Joint with Christine at a Tool Concert
~Tempe, AZ: October 31, 2015
Oh gods of ink and paper cometh!
Make me put into words this woman
whose mouth has buckled inward
from meth, and let me kiss the purple
flowers tracking her arm as it crooks
open like a creek bend. We met
only a few minutes ago, but I look
upon those marks, practically scars,
and call them the Church of Superfund—
it’s where my ilk have come to assemble
and shout infrequent Amens. Her
fingers touch mine when the roach
is passed like a newborn at hospital
bedside, and my fingers touch hers
when it comes round one last time.
The band is revving up backstage
when this thirty-two-year-old mother
from New Hampshire tells me she’s
staring down a prison stretch after
the show, once her flight touches home.
Listen, whether I recount her affairs or not
reduces that troublesome shit none.
This world of ages present is driven by
twitter shocks and avant-garde mind
fucks, but lo this woman hides her mouth
with lips, mouth with teeth splayed like
shrapnel, and not even I can save the blood
from her veins.
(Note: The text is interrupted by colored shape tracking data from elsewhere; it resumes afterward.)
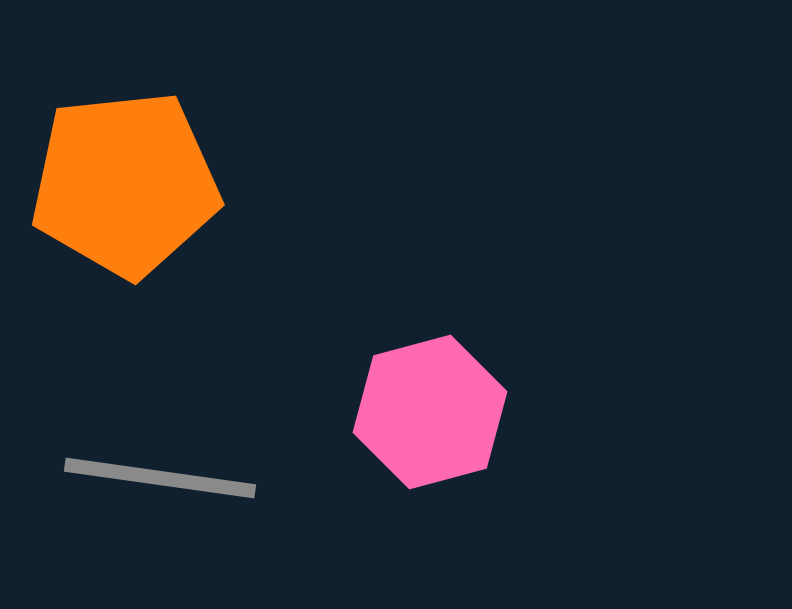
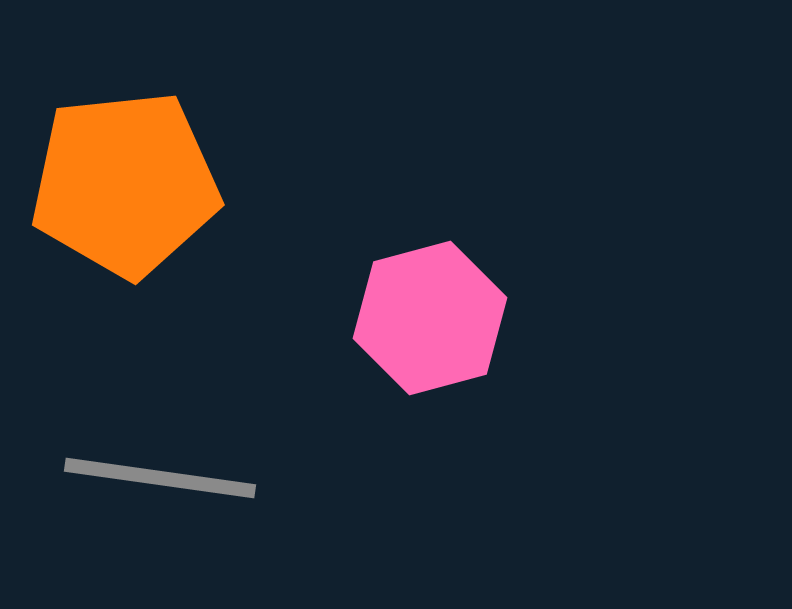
pink hexagon: moved 94 px up
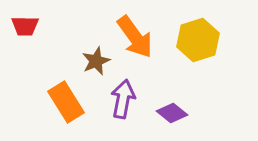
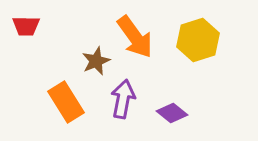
red trapezoid: moved 1 px right
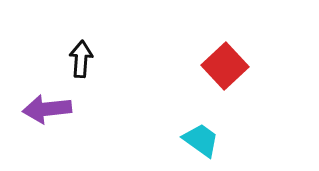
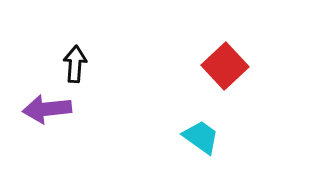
black arrow: moved 6 px left, 5 px down
cyan trapezoid: moved 3 px up
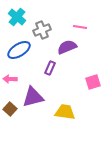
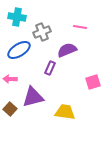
cyan cross: rotated 30 degrees counterclockwise
gray cross: moved 2 px down
purple semicircle: moved 3 px down
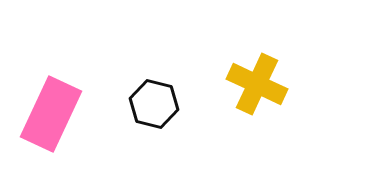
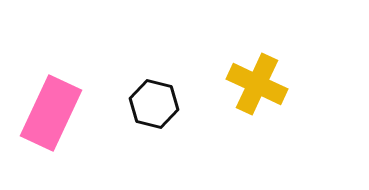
pink rectangle: moved 1 px up
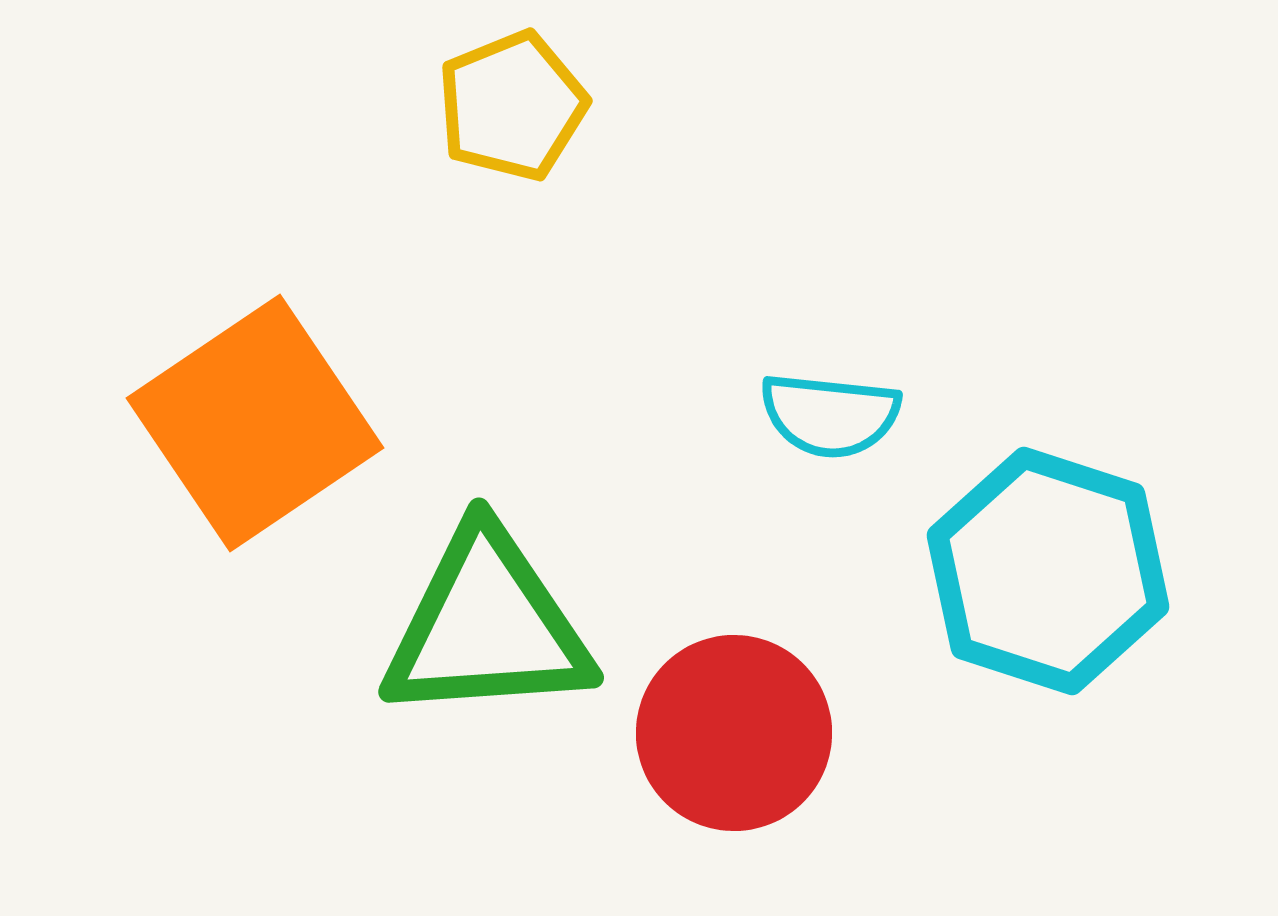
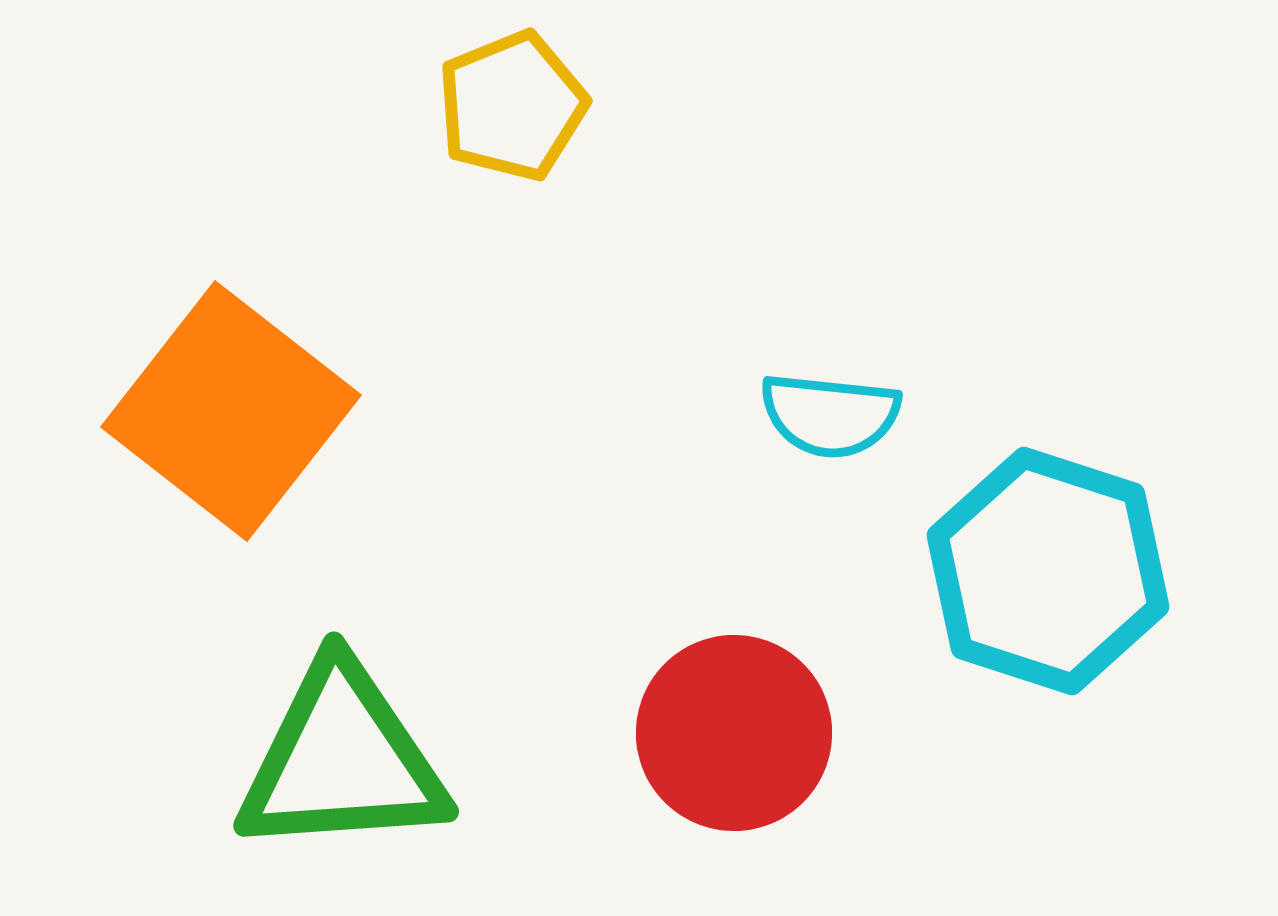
orange square: moved 24 px left, 12 px up; rotated 18 degrees counterclockwise
green triangle: moved 145 px left, 134 px down
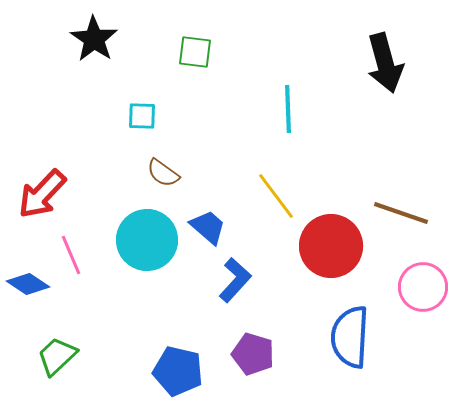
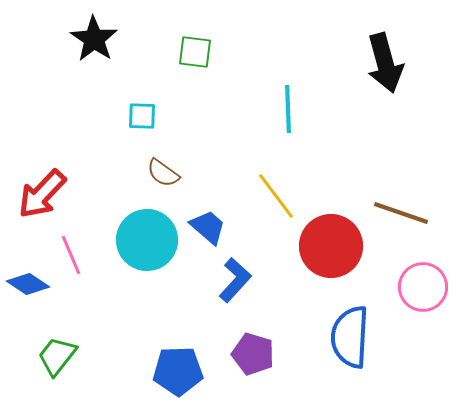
green trapezoid: rotated 9 degrees counterclockwise
blue pentagon: rotated 15 degrees counterclockwise
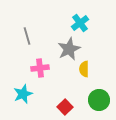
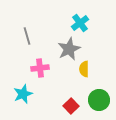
red square: moved 6 px right, 1 px up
It’s too late for healing,
too early for baptism, but I look anyway.
Look at her fingers naked and pressed
to mine until all that’s left is an image
wrenched from a chapel ceiling whose
name just happens to rhyme with hers.
~Originally published in basalt, Spring 2018
Cigar (with audio)
There’s death and then there’s ash. This is the latter.
I follow the smoke of it from a cigar’s gray crown to air
on its way to becoming nothing, which seems better
somehow than following the river that haunted Apollinaire:
Sous le Pont Mirabeau coule la Seine, he said,
and quickly the night came and went leaving his lines
embossed in implacable bronze. I carry the dead
weight of words. Each one is lowered into the mines
of these poems like a miner. Each one has a headlamp
that switches on when I speak its name.
When I say cigar, one end grows a little damp
on my lips while the other assumes the color of flame.
~Originally published in Antioch Review, Fall 2012
The Colony at Malibu
Glassy eyed on Scotch, my brother and I watched
the electric faces of waves, and I said that nobody
really gets drunk in poems anymore and gets away
with it. Not like William Matthews did. But we
are drunk, he said, and getting away with it
at this borrowed château in the colony.
We all harbor a private sadness, I said.
Melancholia, he said. Melancholia, I said.
Melancholia, confirmed the moon in Morse code,
and the ocean must’ve known what it felt like—each
wave another failed attempt at becoming. People here,
I said, must take great pride in the celebrated virgins
of Pepperdine who graze in the pasture
of finance and architecture for all of the practical
reasons. Was that Keats? he asked as he poured
a few neat fingers of Glenmorangie Artein.
Keats had the heart of a sparrow, I said, always
fawning over the things he would never have.
Like this beach, he said. Like these waves, I said.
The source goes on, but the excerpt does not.